Letarte Simon, Brusniak Mi-Youn, Campbell David, Eddes James, Kemp Christopher J, Lau Hollis, Mueller Lukas, Schmidt Alexander, Shannon Paul, Kelly-Spratt Karen S, Vitek Olga, Zhang Hui, Aebersold Ruedi, Watts Julian D
Institute for Systems Biology, 1441 North 34th Street, Seattle, WA, 98103.
Clin Proteomics. 2008 Dec 1;4(3-4):105. doi: 10.1007/s12014-008-9018-8.
A proof-of-concept demonstration of the use of label-free quantitative glycoproteomics for biomarker discovery workflow is presented here, using a mouse model for skin cancer as an example. Blood plasma was collected from 10 control mice, and 10 mice having a mutation in the p19(ARF) gene, conferring them high propensity to develop skin cancer after carcinogen exposure. We enriched for N-glycosylated plasma proteins, ultimately generating deglycosylated forms of the modified tryptic peptides for liquid chromatography mass spectrometry (LC-MS) analyses. LC-MS runs for each sample were then performed with a view to identifying proteins that were differentially abundant between the two mouse populations.
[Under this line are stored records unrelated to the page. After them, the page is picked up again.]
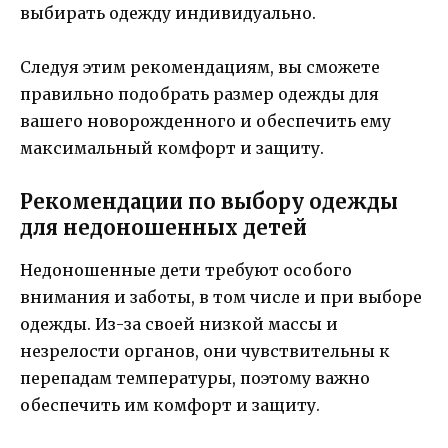
выбирать одежду индивидуально.
Следуя этим рекомендациям, вы сможете
правильно подобрать размер одежды для
вашего новорожденного и обеспечить ему
максимальный комфорт и защиту.
Рекомендации по выбору одежды
для недоношенных детей
Недоношенные дети требуют особого
внимания и заботы, в том числе и при выборе
одежды. Из-за своей низкой массы и
незрелости органов, они чувствительны к
перепадам температуры, поэтому важно
обеспечить им комфорт и защиту.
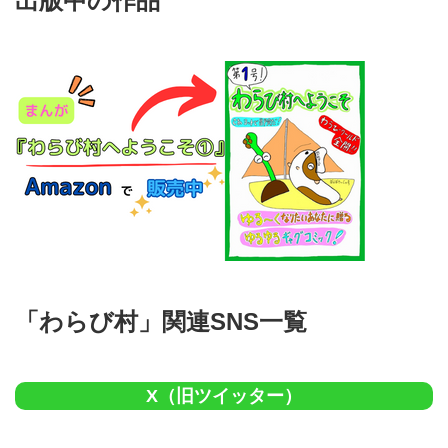
出版中の作品
「わらび村」関連SNS一覧
X（旧ツイッター）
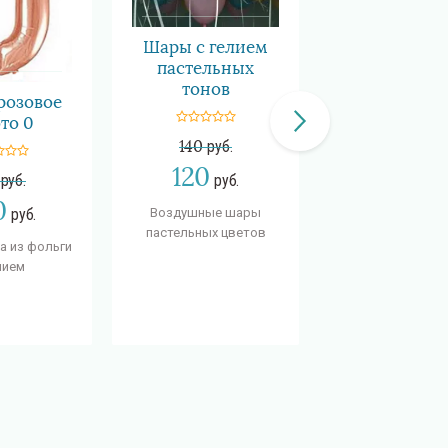
Шары с гелием
пастельных
тонов
розовое
то 0
140
руб.
Бирюзова
120
цифра 8 с г
руб.
руб.
0
Воздушные шары
руб.
750
руб.
пастельных цветов
а из фольги
600
руб
лием
Бирюзовая ци
накаченная ге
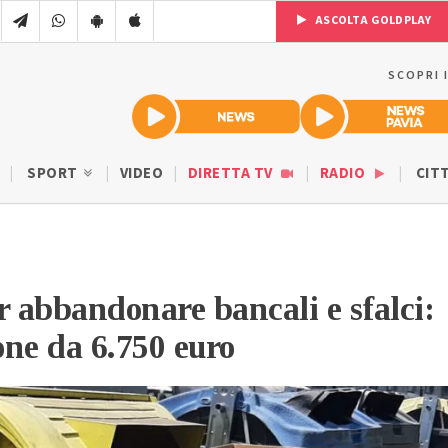
ASCOLTA GOLDPLAY
SCOPRI 
SPORT
VIDEO
DIRETTA TV
RADIO
CIT
r abbandonare bancali e sfalci:
ne da 6.750 euro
We then used a recently developed computational framework, Corra, to perform peak picking and alignment, and to compute the statistical significance of any observed changes in individual peptide abundances. Once determined, the most discriminating peptide features were then fragmented and identified by tandem mass spectrometry with the use of inclusion lists. We next assessed the identified proteins to see if there were sets of proteins indicative of specific biological processes that correlate with the presence of disease, and specifically cancer, according to their functional annotations. As expected for such sick animals, many of the proteins identified were related to host immune response. However, a significant number of proteins also directly associated with processes linked to cancer development, including proteins related to the cell cycle, localisation, trasport, and cell death. Additional analysis of the same samples in profiling mode, and in triplicate, confirmed that replicate MS analysis of the same plasma sample generated less variation than that observed between plasma samples from different individuals, demonstrating that the reproducibility of the LC-MS platform was sufficient for this application. These results thus show that an LC-MS-based workflow can be a useful tool for the generation of candidate proteins of interest as part of a disease biomarker discovery effort.
本文展示了一个概念验证演示,即使用无标记定量糖蛋白质组学进行生物标志物发现工作流程,以皮肤癌小鼠模型为例。从10只对照小鼠和10只p19(ARF)基因发生突变的小鼠中采集血浆,这些突变小鼠在接触致癌物后具有很高的患皮肤癌倾向。我们富集了N-糖基化血浆蛋白,最终生成修饰胰蛋白酶肽的去糖基化形式用于液相色谱质谱(LC-MS)分析。然后对每个样品进行LC-MS运行,以鉴定两个小鼠群体之间差异丰富的蛋白质。然后我们使用最近开发的计算框架Corra进行峰挑选和比对,并计算单个肽丰度中任何观察到的变化的统计显著性。一旦确定,最具区分性的肽特征随后通过使用包含列表的串联质谱进行碎片化和鉴定。接下来,我们根据功能注释评估鉴定出的蛋白质,看是否有指示与疾病(特别是癌症)存在相关的特定生物学过程的蛋白质组。正如对这类患病动物所预期的那样,鉴定出的许多蛋白质与宿主免疫反应有关。然而,也有大量蛋白质直接与癌症发展相关的过程有关,包括与细胞周期、定位、运输和细胞死亡相关的蛋白质。对相同样品进行三次平行的分析模式进一步分析,证实对相同血浆样品进行重复MS分析产生的变异比不同个体血浆样品之间观察到的变异小,表明LC-MS平台的重现性足以用于此应用。因此,这些结果表明,基于LC-MS的工作流程可以作为疾病生物标志物发现工作中生成感兴趣候选蛋白质的有用工具。